Tables and graphs
Most datasets are still maintained in tabular form, as in Figure 2-12, but tables with thousands of rows and many columns are far more common than that simple example. Even when many of the data fields are text or Boolean, a graphical summary can be much easier to comprehend.
There are several different ways to represent data graphically. In addition to more imaginative displays, such as Minard's map (Figure 3-1), we review the more standard methods here.
Scatter plots
A scatter plot, also called a scatter chart, is simply a plot of a dataset whose signature is two numeric values. If we label the two fields x and y, then the graph is simply a two-dimensional plot of those (x, y) points.

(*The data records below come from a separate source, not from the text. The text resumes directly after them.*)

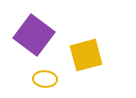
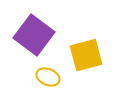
yellow ellipse: moved 3 px right, 2 px up; rotated 20 degrees clockwise
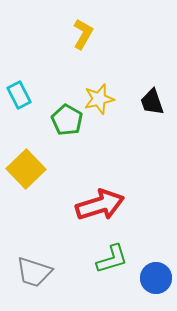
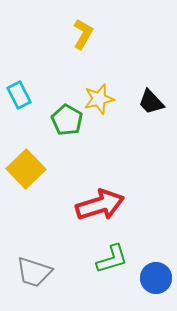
black trapezoid: moved 1 px left; rotated 24 degrees counterclockwise
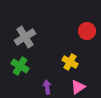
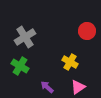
purple arrow: rotated 40 degrees counterclockwise
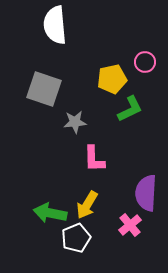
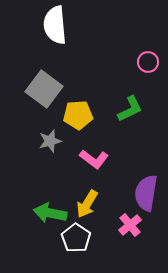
pink circle: moved 3 px right
yellow pentagon: moved 34 px left, 36 px down; rotated 8 degrees clockwise
gray square: rotated 18 degrees clockwise
gray star: moved 25 px left, 19 px down; rotated 10 degrees counterclockwise
pink L-shape: rotated 52 degrees counterclockwise
purple semicircle: rotated 6 degrees clockwise
yellow arrow: moved 1 px up
white pentagon: rotated 16 degrees counterclockwise
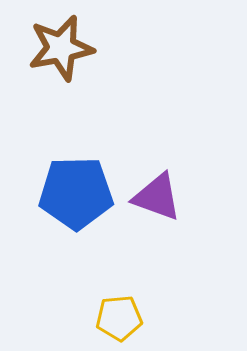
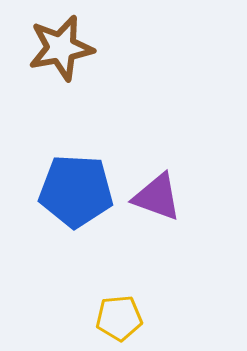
blue pentagon: moved 2 px up; rotated 4 degrees clockwise
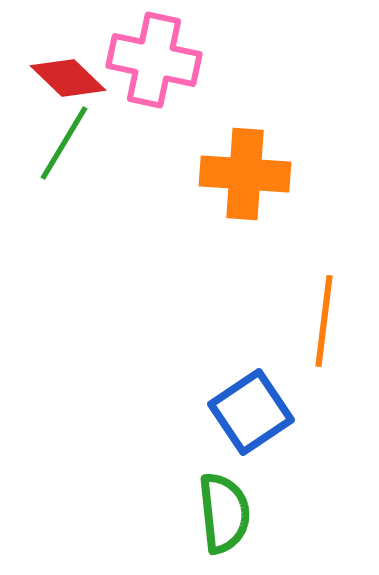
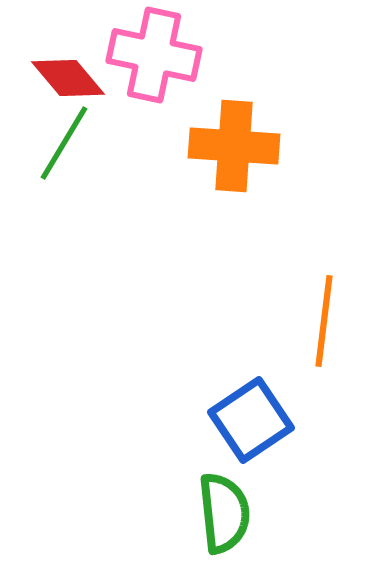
pink cross: moved 5 px up
red diamond: rotated 6 degrees clockwise
orange cross: moved 11 px left, 28 px up
blue square: moved 8 px down
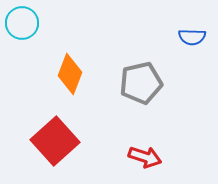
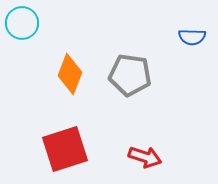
gray pentagon: moved 11 px left, 8 px up; rotated 21 degrees clockwise
red square: moved 10 px right, 8 px down; rotated 24 degrees clockwise
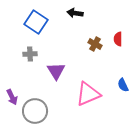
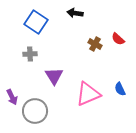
red semicircle: rotated 48 degrees counterclockwise
purple triangle: moved 2 px left, 5 px down
blue semicircle: moved 3 px left, 4 px down
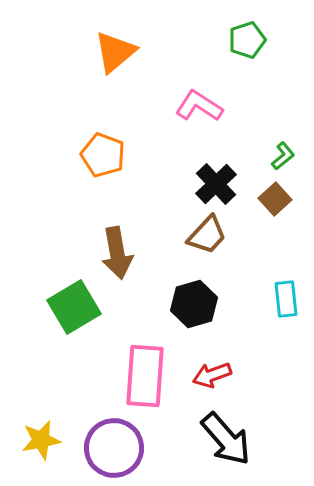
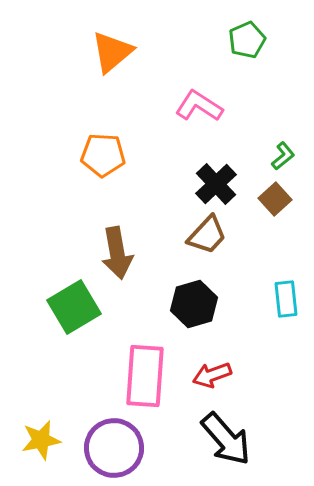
green pentagon: rotated 6 degrees counterclockwise
orange triangle: moved 3 px left
orange pentagon: rotated 18 degrees counterclockwise
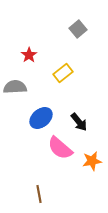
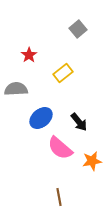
gray semicircle: moved 1 px right, 2 px down
brown line: moved 20 px right, 3 px down
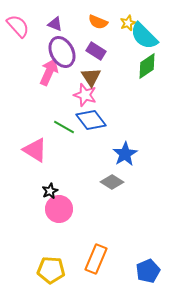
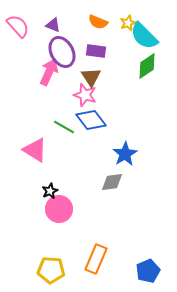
purple triangle: moved 2 px left, 1 px down
purple rectangle: rotated 24 degrees counterclockwise
gray diamond: rotated 40 degrees counterclockwise
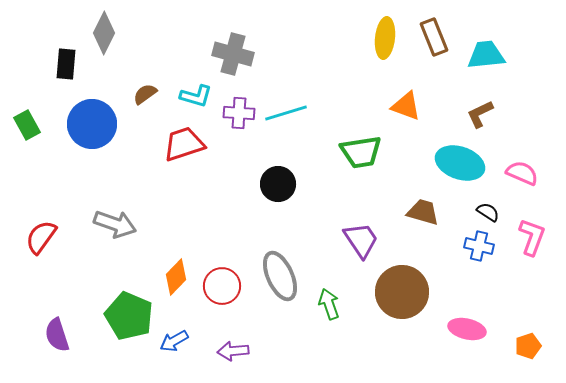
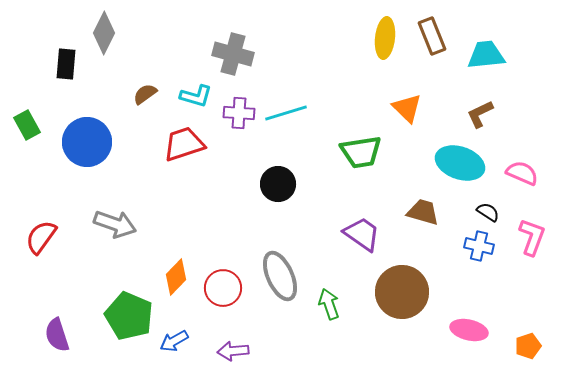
brown rectangle: moved 2 px left, 1 px up
orange triangle: moved 1 px right, 2 px down; rotated 24 degrees clockwise
blue circle: moved 5 px left, 18 px down
purple trapezoid: moved 1 px right, 6 px up; rotated 21 degrees counterclockwise
red circle: moved 1 px right, 2 px down
pink ellipse: moved 2 px right, 1 px down
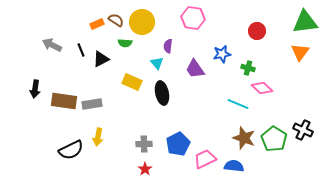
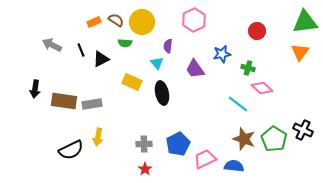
pink hexagon: moved 1 px right, 2 px down; rotated 25 degrees clockwise
orange rectangle: moved 3 px left, 2 px up
cyan line: rotated 15 degrees clockwise
brown star: moved 1 px down
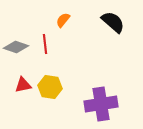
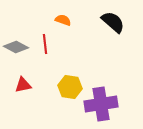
orange semicircle: rotated 70 degrees clockwise
gray diamond: rotated 10 degrees clockwise
yellow hexagon: moved 20 px right
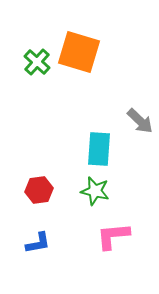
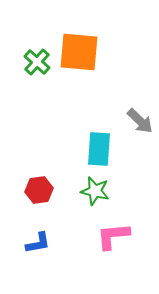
orange square: rotated 12 degrees counterclockwise
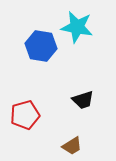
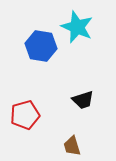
cyan star: rotated 12 degrees clockwise
brown trapezoid: rotated 105 degrees clockwise
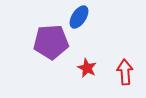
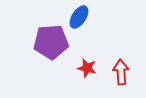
red star: rotated 12 degrees counterclockwise
red arrow: moved 4 px left
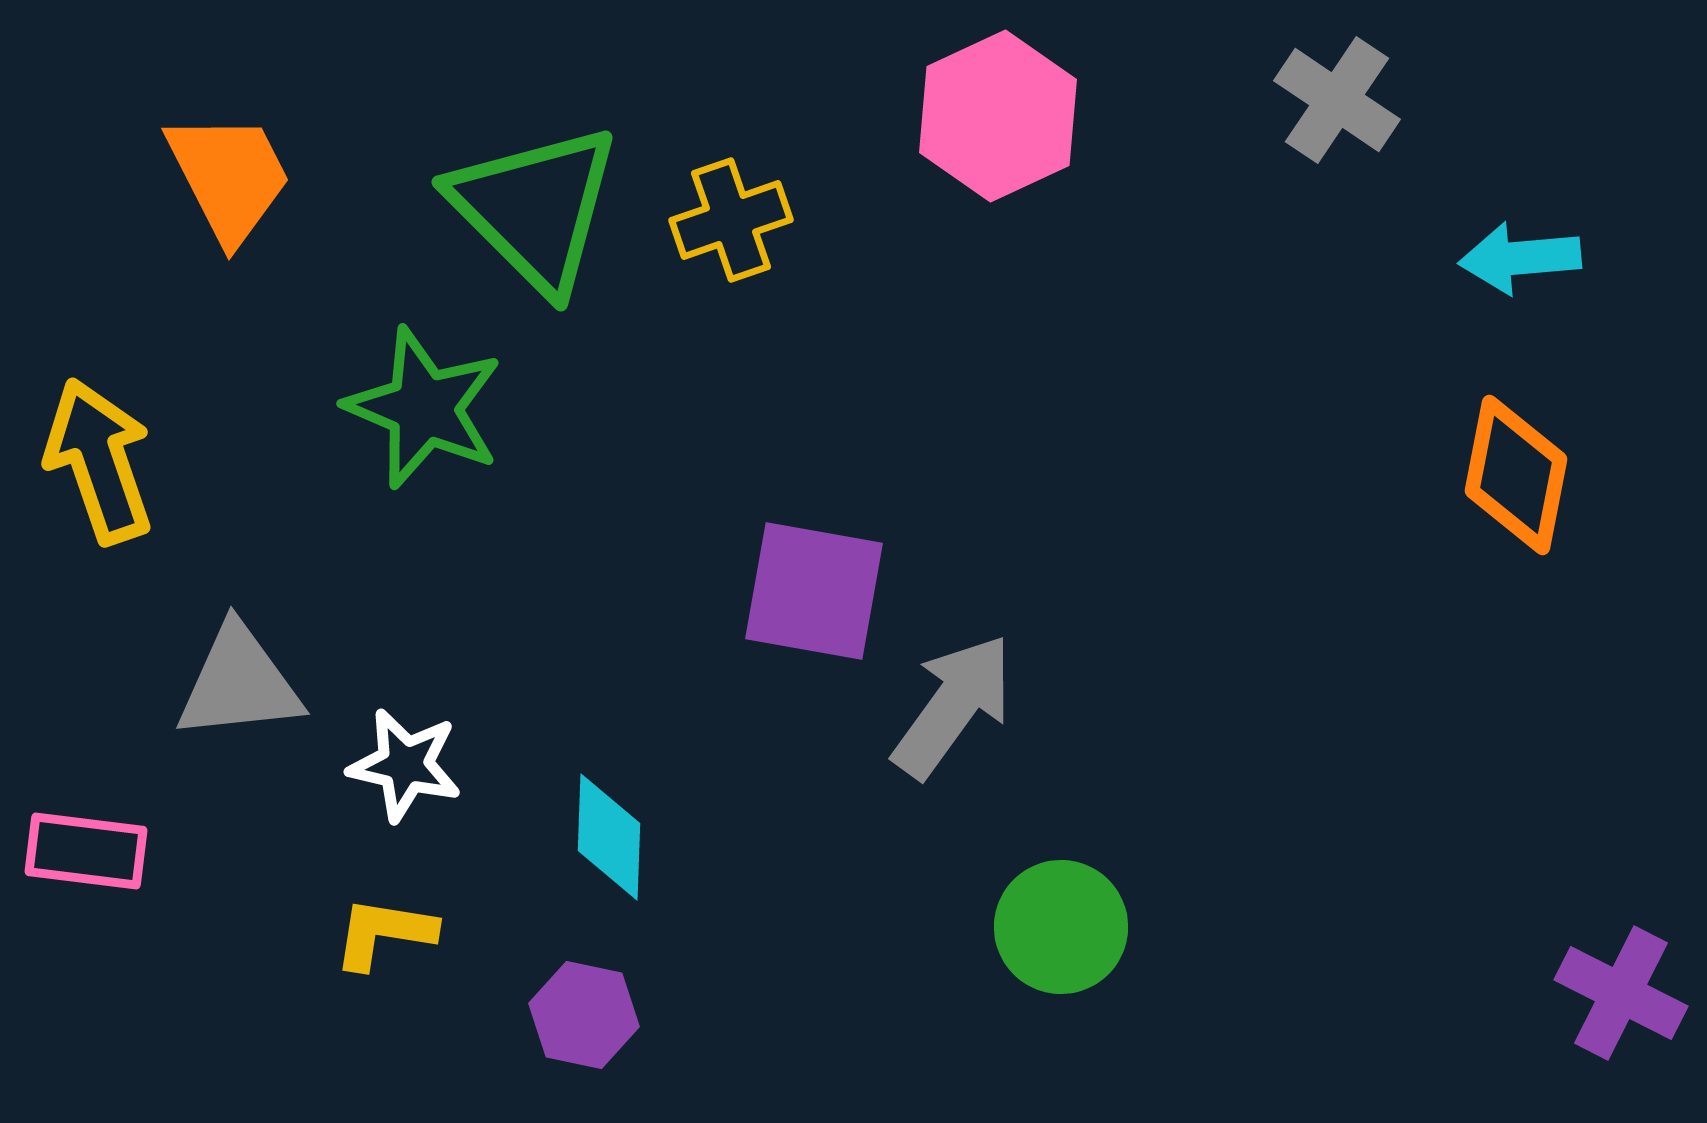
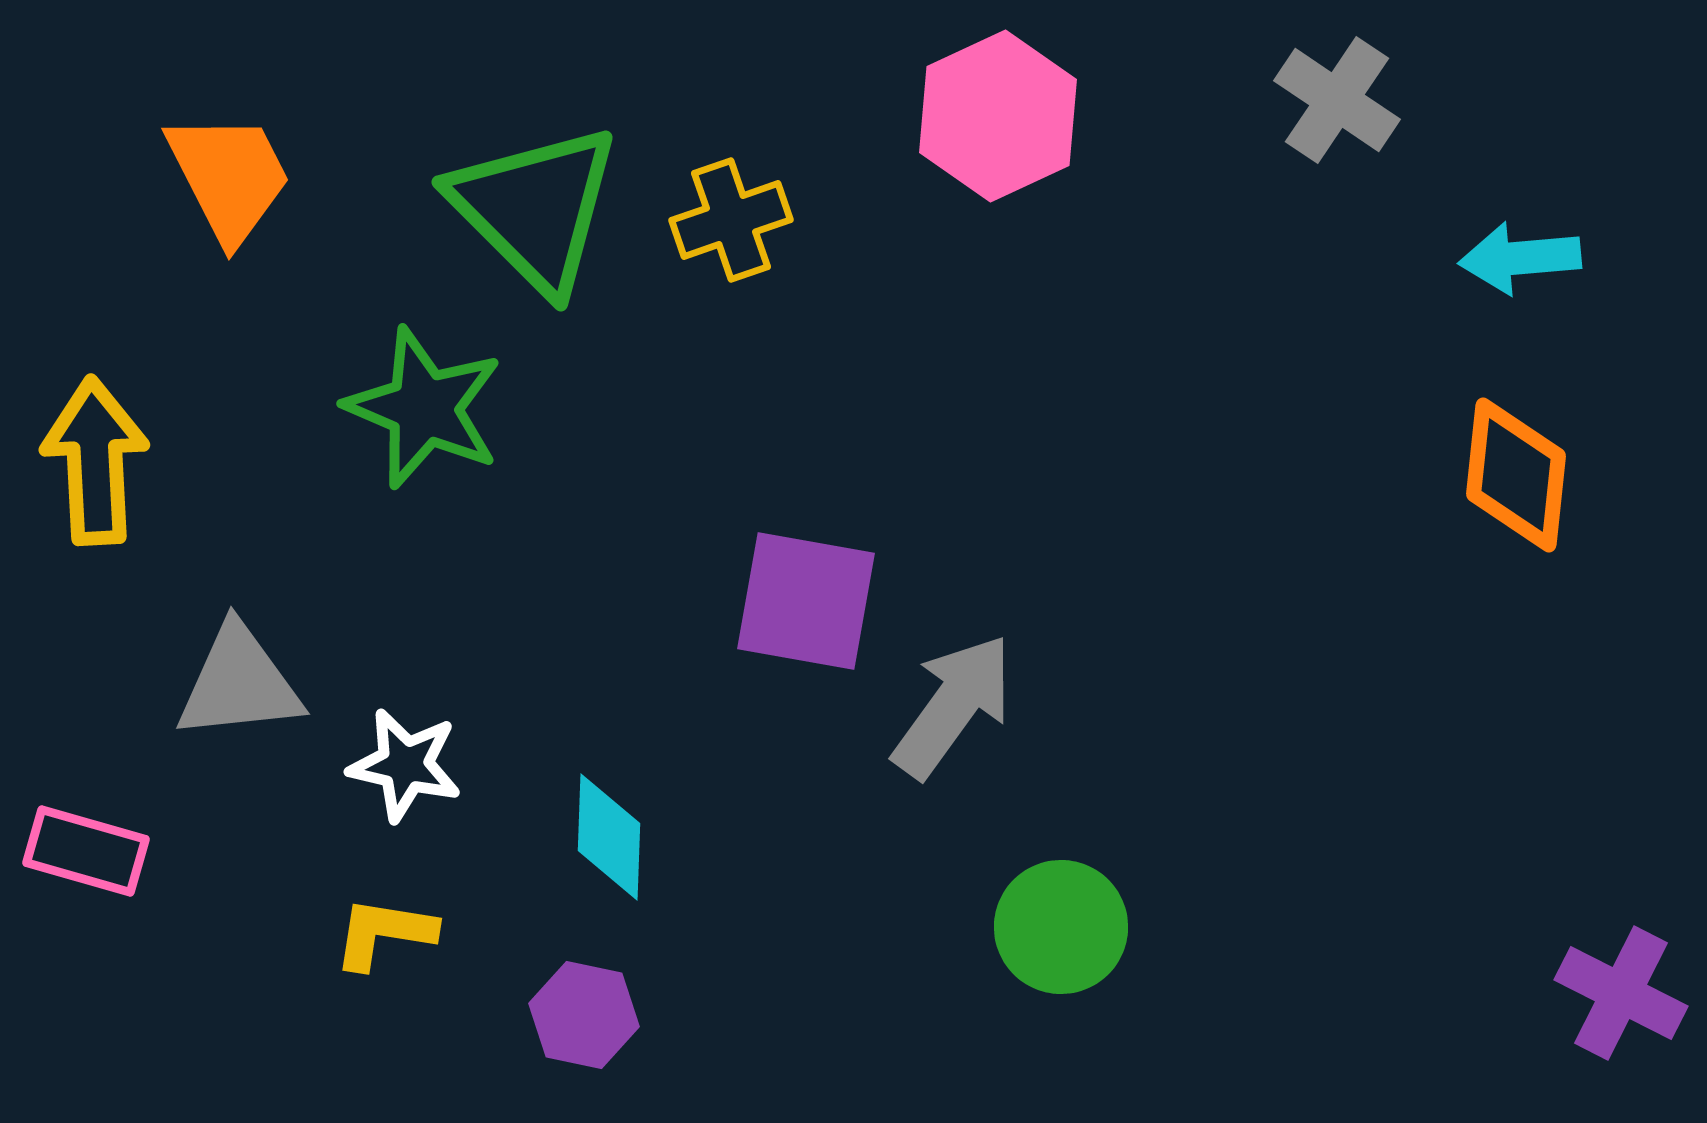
yellow arrow: moved 4 px left; rotated 16 degrees clockwise
orange diamond: rotated 5 degrees counterclockwise
purple square: moved 8 px left, 10 px down
pink rectangle: rotated 9 degrees clockwise
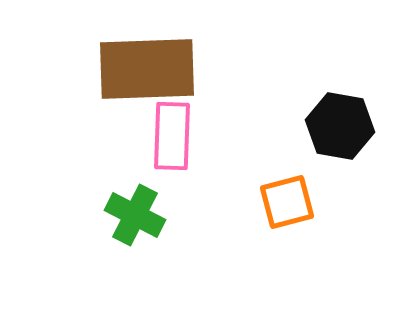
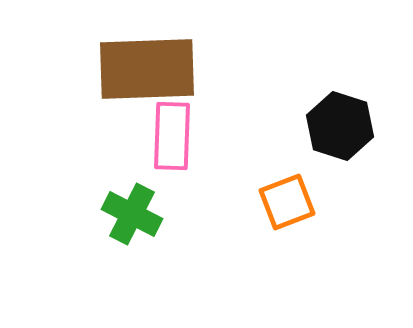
black hexagon: rotated 8 degrees clockwise
orange square: rotated 6 degrees counterclockwise
green cross: moved 3 px left, 1 px up
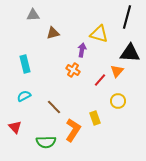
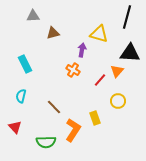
gray triangle: moved 1 px down
cyan rectangle: rotated 12 degrees counterclockwise
cyan semicircle: moved 3 px left; rotated 48 degrees counterclockwise
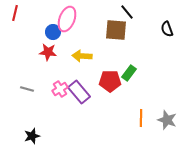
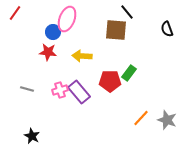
red line: rotated 21 degrees clockwise
pink cross: moved 1 px down; rotated 14 degrees clockwise
orange line: rotated 42 degrees clockwise
black star: rotated 28 degrees counterclockwise
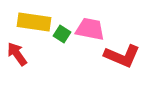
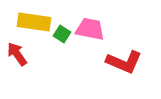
red L-shape: moved 2 px right, 6 px down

Scatter plots are easy to do in Excel. Just enter the numeric data in two columns and then select Insert | All Charts | X Y (Scatter). Here is a simple example:
The given data is shown in Figure 3-2 and its corresponding scatter plot is in Figure 3-3:
The scales on either axis need not be linear. The microprocessor example in Figure 2-11 is a scatter plot using a logarithmic scale on the vertical axis.
Figure 3-4 shows a scatter plot of data that relates the time interval between eruptions of the Old Faithful Geyser to the duration of eruption. This image was produced by a Java program that you can download from the Packt website for this book.
Line graphs
A line graph is like a scatter plot with these two differences:
- The values in the first column are unique and in increasing order
- Adjacent points are connected by line segments
To create a line graph in Excel, click on the Insert tab and select Recommended Charts; then click on the option: Scatter with Straight Lines and Markers. Figure 3-5 shows the result for the previous seven-point test dataset.
The code for generating a line graph in Java is like that for a scatter plot. Use the fillOval()
method of the Graphics2D
class to draw the points and then use the drawLine()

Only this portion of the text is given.